Altogether 166 towns with populations of less than 1,000 persons in 1970 lost over 15,600 people (18.2 percent) by 2013. Perhaps there is no future for these smallest places.

What about places with populations over 1,000, yet under 5,000? By 2013, 61 of these towns lost 15.7 percent (over 23,000) of their population. Are we ready to write off Sullivan, Bloomfield and Kentland as no longer suitable places to live?

Should we stop caring about the decline of places with populations over 5,000 yet fewer than 25,000? Do we dispense with Logansport, Portland, New Castle, LaPorte, Griffith and Whiting? Are we to watch the 23 cities and towns in this group, with their 250,000 people, wither another 12.4 percent (35,400 people) as they did in the past 43 years?

Where is the concern about the ten cities that together dropped 238,500 persons since 1970? For them it was a full quarter of their populations. These places included New Albany, Michigan City, Marion, Richmond, East Chicago, Terre Haute, Anderson, Hammond, South Bend, Evansville and Gary. All of these are cities whose names should be known by members of the General Assembly.

Yes, it is a long term problem, but that does not mean it should be pushed under the legislative carpet. Indeed many places have grown, but to what extent is their growth a burden upon us all?
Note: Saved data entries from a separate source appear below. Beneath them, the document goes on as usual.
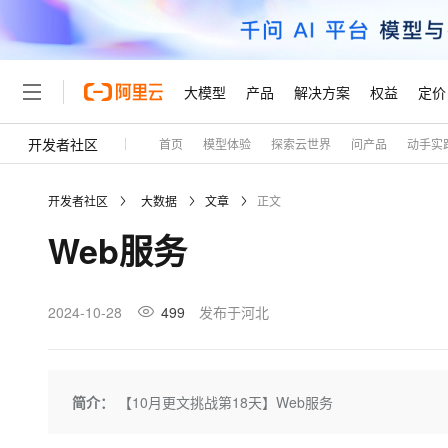
大模型
产品
解决方案
权益
定价
开发者社区
首页
模型体验
探索云世界
问产品
动手实
大模型
产品
解决方案
权益
定价
云市场
伙伴
服务
了解阿里云
精选产品
精选解决方案
普惠上云
产品定价
精选商城
成为销售伙伴
售前咨询
为什么选择阿里云
千问AI平台
开发者社区
大数据
文章
正文
了解云产品的定价详情
大模型服务平台百炼
千问办公，解锁你的工作
普惠上云 官方力荐
分销伙伴
在线服务
网站建设
什么是云计算
大
Web服务
大模型服务与应用平台
企业级Agent产品，直接
云服务器38元/年起，超
咨询伙伴
多端小程序
技术领先
云上成本管理
售后服务
轻量应用服务器
Agency Agents：拥
官方推荐返现计划
大模型
精选产品
精选解决方案
Salesforce 国际版订阅
稳定可靠
管理和优化成本
推荐新用户得奖励，单订单
销售伙伴合作计划
2024-10-28
499
发布于河北
自助服务
友盟天域
安全合规
人工智能与机器学习
AI
文本生成
云数据库 RDS
HappyHorse 打造一
云工开物
无影生态合作计划
在线服务
观测云
分析师报告
高校专属算力普惠，学生认
计算
互联网应用开发
Qwen3.8-Max
HOT
Salesforce On Alibaba C
工单服务
Tuya 物联网平台阿里云
研究报告与白皮书
人工智能平台 PAI
快速拥有专属 OpenClaw
简介：
【10月更文挑战第18天】Web服务
大模
Consulting Partner 合
大数据
容器
智能体时代全能旗舰模型
免费试用
短信专区
一站式AI开发、训练和推
蓝凌 OA
AI 大模型销售与服务生
现代化应用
Are the billions spent and to be spent on improving transportation for the commuters from Fishers, Carmel and Noblesville wise expenditures while infrastructure deteriorates in Indianapolis?

That same question should be asked about more money from the federal or state governments for advancing the welfare of Muster, Dyer, Valparaiso and other places in central Lake and Porter counties while the northern portions of that metro area continue to struggle with the forces of decline. Suburban Louisville and Evansville residents are the beneficiaries of the neglected areas of those central cities.

We can only hope that a conservative, fiscally responsible legislature will see that policies favoring continued expansive land uses are not in our long run interest. This will mean fighting back against the trends and interest groups of the past century.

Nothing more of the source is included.